Open guoyijie opened 3 years ago
@avnishn
@guoyijie the current set of V1 metaworld environments is highly sensitive to seed, so I wouldn't say its out of the question that MT1 pick and place got such low performance.
We're releasing the metaworld-v2 environments in mid november, and I expect to see a performance increase under different seeds.
Can you upload a tensorboard link, as well as try running the experiment once more?
Thanks! Avnish
@guoyijie you can send us a tensorboard link by using the https://tensorboard.dev service.
Do you mind trying MT1-reach? That would be a more reliable indictation of a possible problem.
Thanks for your reply. Here I provide the additional information as required.

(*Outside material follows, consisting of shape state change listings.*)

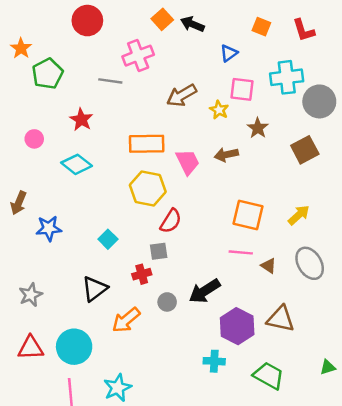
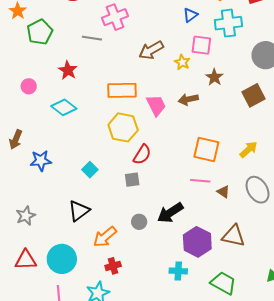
cyan cross: (287, 77) -> (228, 23), moved
red cross: (142, 274) -> (113, 266), moved

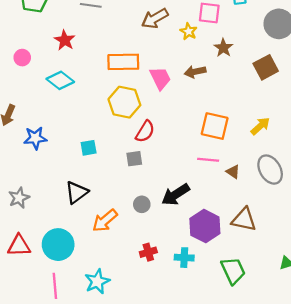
cyan square: (90, 170) -> (89, 148), turned 35
red cross: (113, 266) -> (148, 252), moved
green trapezoid: (223, 283) -> (233, 271), turned 36

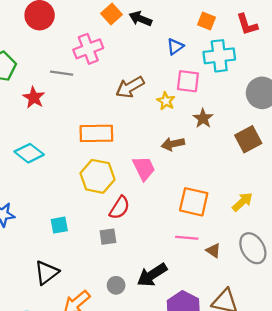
red star: (65, 40) -> (34, 98), moved
pink trapezoid: (160, 78) -> (144, 168), moved

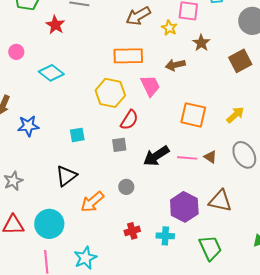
orange rectangle: (96, 133) -> (128, 56), moved
pink line: (187, 238) -> (187, 158), moved
black arrow: (152, 275) -> (156, 156), moved

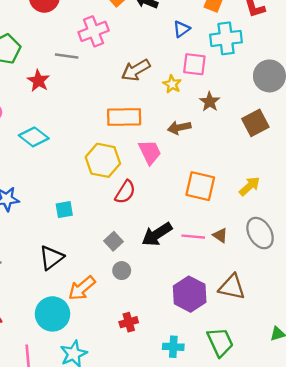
gray square: (119, 145) -> (113, 241), moved, turned -35
cyan circle: (49, 224) -> (53, 314), moved
cyan cross: (165, 236) -> (173, 347), moved

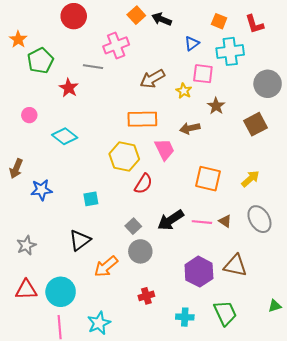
gray circle: (122, 271) -> (140, 251), size x1.5
cyan circle: (53, 314) -> (61, 292), moved

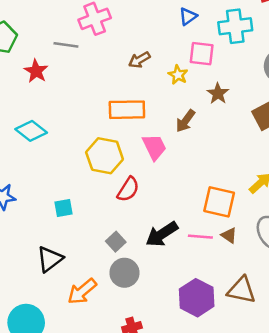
brown arrow: (152, 79) -> (139, 60), size x0.7
brown arrow: (190, 128) -> (185, 121), turned -42
orange square: (208, 179) -> (219, 202), moved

(1) "tensorboard link": Here is the log I got by running the script "mtsac_metaworld_mt1_pick_place.py" https://tensorboard.dev/experiment/1Y42H2DbRUWobvG4Esdd9w/
(2) "run the experiment once more": actually I tried to run the script several times (though with the same seed 1), the result is always the same that the policy is not able to get the positive success rate. Now I'm trying to run with a different seed, not sure whether it will work or not.

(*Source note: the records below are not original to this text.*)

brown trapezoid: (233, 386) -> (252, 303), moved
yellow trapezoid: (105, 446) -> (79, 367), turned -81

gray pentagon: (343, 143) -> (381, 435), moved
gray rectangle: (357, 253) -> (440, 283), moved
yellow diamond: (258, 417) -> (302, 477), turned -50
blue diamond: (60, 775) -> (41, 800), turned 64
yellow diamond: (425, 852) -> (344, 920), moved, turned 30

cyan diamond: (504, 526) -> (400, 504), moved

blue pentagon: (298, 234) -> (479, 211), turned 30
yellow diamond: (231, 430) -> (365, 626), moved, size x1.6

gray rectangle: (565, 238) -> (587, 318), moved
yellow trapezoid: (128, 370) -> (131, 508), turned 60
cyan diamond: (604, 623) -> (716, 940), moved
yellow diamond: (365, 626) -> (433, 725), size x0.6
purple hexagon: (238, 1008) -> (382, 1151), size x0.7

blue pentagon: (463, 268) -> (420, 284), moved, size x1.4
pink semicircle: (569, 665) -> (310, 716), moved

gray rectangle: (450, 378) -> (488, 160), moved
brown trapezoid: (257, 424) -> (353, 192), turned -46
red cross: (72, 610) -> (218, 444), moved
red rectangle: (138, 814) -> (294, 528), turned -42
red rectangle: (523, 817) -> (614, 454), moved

(3) "try MT1-reach": yes, I tried with MT1-reach. With the learned policy, this task can be easily solved with a success rate of 1.
Could you please let me know whether there is something wrong in the tensorboard log and any further suggestions?
For the code in examples/torch/mtsac_metaworld_mt1_pick_place.py, the policy is not able to learn a good policy. After 10e6 environment steps, the success rate is still 0 and the average return is always negative. Is it the expected result?
I installed the metaworld and garage with the command "pip install -e .[dev]"